Hochwertiges Fleisch in der „Alten Metzgerei“ in Essen-Rüttenscheid

Neben diesen Spezialitäten soll es auch herkömmliche Gerichte auf der Speisekarte geben. Wiener Schnitzel oder Königsberger Klopse beispielsweise. „Dafür verwenden wir ebenfalls nur hochwertiges Fleisch.“ Natürlich gebe es auch einige wenige vegetarische Gerichte und Salat, „aber der Fokus liegt definitiv auf dem Fleisch“. Trotz der Qualität wollen die drei Inhaber darauf achten, dass die Preise für alle erschwinglich bleiben. Die günstigsten Gerichte sollen bei etwa zehn Euro liegen. „Nach oben gibt es noch keine Grenze“, so Spikfelder.

Zusätzlich zum Fleisch wird es eine große Weinkarte geben. „Da ich auch noch die Weinpalette betreibe, werde ich auch hier meinen Fokus darauf setzen“, so Schikfelder.
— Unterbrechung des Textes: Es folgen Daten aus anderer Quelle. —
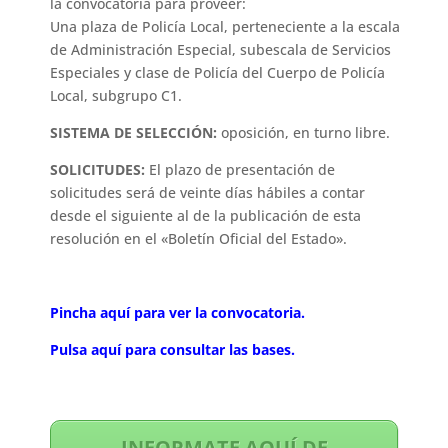
la convocatoria para proveer:
Una plaza de Policía Local, perteneciente a la escala
de Administración Especial, subescala de Servicios
Especiales y clase de Policía del Cuerpo de Policía
Local, subgrupo C1.
SISTEMA DE SELECCIÓN:
oposición, en turno libre.
SOLICITUDES:
El plazo de presentación de
solicitudes será de veinte días hábiles a contar
desde el siguiente al de la publicación de esta
resolución en el «Boletín Oficial del Estado».
Pincha aquí para ver la convocatoria.
Pulsa aquí para consultar las bases.
INFORMATE AQUÍ DE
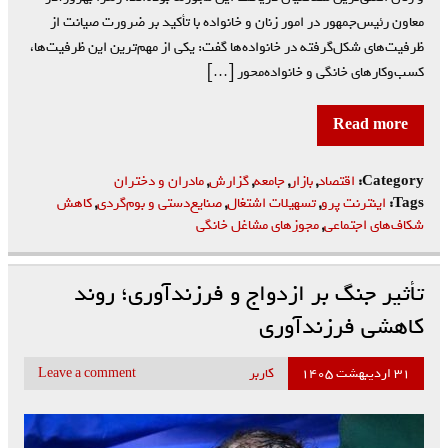
معاون رئیس‌جمهور در امور زنان و خانواده با تأکید بر ضرورت صیانت از
ظرفیت‌های شکل‌گرفته در خانواده‌ها گفت: یکی از مهم‌ترین این ظرفیت‌ها،
کسب‌وکارهای خانگی و خانواده‌محور […]
Read more
Category:
اقتصاد
,
بازار
,
جامعه
,
گزارش
,
مادران و دختران
Tags:
اینترنت پرو
,
تسهیلات اشتغال
,
صنایع‌دستی و بوم‌گردی
,
کاهش
شکاف‌های اجتماعی
,
مجوزهای مشاغل خانگی
تأثیر جنگ بر ازدواج و فرزندآوری؛ روند
کاهشی فرزندآوری
۳۱ اردیبهشت ۱۴۰۵
کاربر
Leave a comment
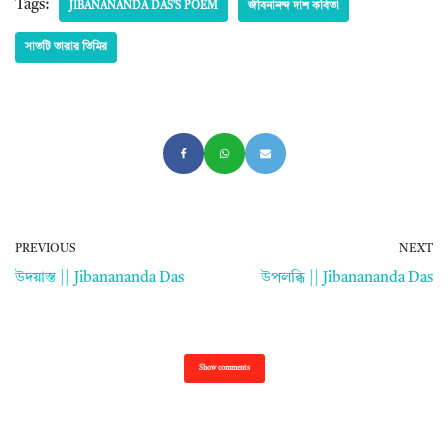
Tags:
JIBANANANDA DAS’S POEM
জীবনানন্দ দাশ কবিতা
সাতটি তারার তিমির
PREVIOUS
NEXT
উদয়াস্ত || Jibanananda Das
উপলব্ধি || Jibanananda Das
Show comments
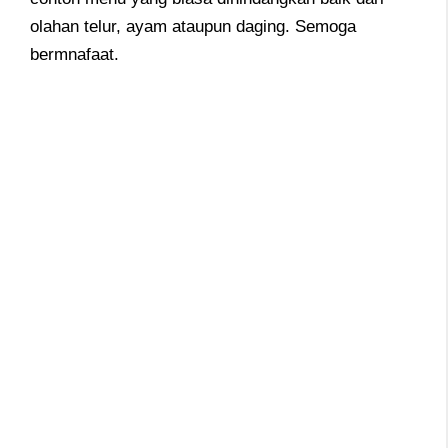
olahan telur, ayam ataupun daging. Semoga
bermnafaat.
Hochwertige und besondere Weine will er zukünftig in der „Alten Metzgerei“ anbieten.

Zur Zeit ist das Restaurant noch eine Baustelle – die Einrichtung und Dekoration fehlen noch. Massive Holzplatten und grüne Samtstühle werden bald das Restaurant schmücken. „Und wir haben zum Glück auch hellrosa Wände“, sagt Wolbeck lachend. Spätestens Ende Oktober soll die Eröffnung stattfinden. Sechs Mitarbeiter werden dann in dem Restaurant, in dem Platz für etwa 50 Gäste sein wird, mitarbeiten.

Koch aus dem ehemaligen „Meat“ wird in der „Alten Metzgerei“ kochen

Der Koch aus dem ehemaligen „Meat“ wird die Gerichte zubereiten. Auch Alicia Wolbeck und Raphael Hüster haben bereits Gastronomie-Erfahrungen in dem Restaurant gesammelt. „Jetzt war es an der Zeit, selbst etwas zu schaffen. Das ist doch angenehmer als angestellt zu sein“, sagt Wolbeck.

„Nachdem das ,Meat’ geschlossen wurde, habe ich direkt Ausschau nach etwas Neuem gehalten. Ich wollte wieder in der Gastronomie tätig sein“, sagt Schikfelder. Durch den etablierten Standort der ehemaligen „Schote“ erhoffen sich die Drei einen Vorteil. „Viele wussten, dass es hier recht teures Essen gab. Wir hoffen, dass sich nun viele freuen, dass es bei uns erschwinglichere Preise geben wird. Menüs für 120 Euro werden wir nicht anbieten“, so Hüster.

Über den Namen haben sie bis zuletzt viel diskutiert. Mit „Alte Metzgerei“ konnten sich dann aber alle anfreunden. „Schließlich passt das einfach sehr gut zu unserem Fleisch-Konzept“, so Schikfelder.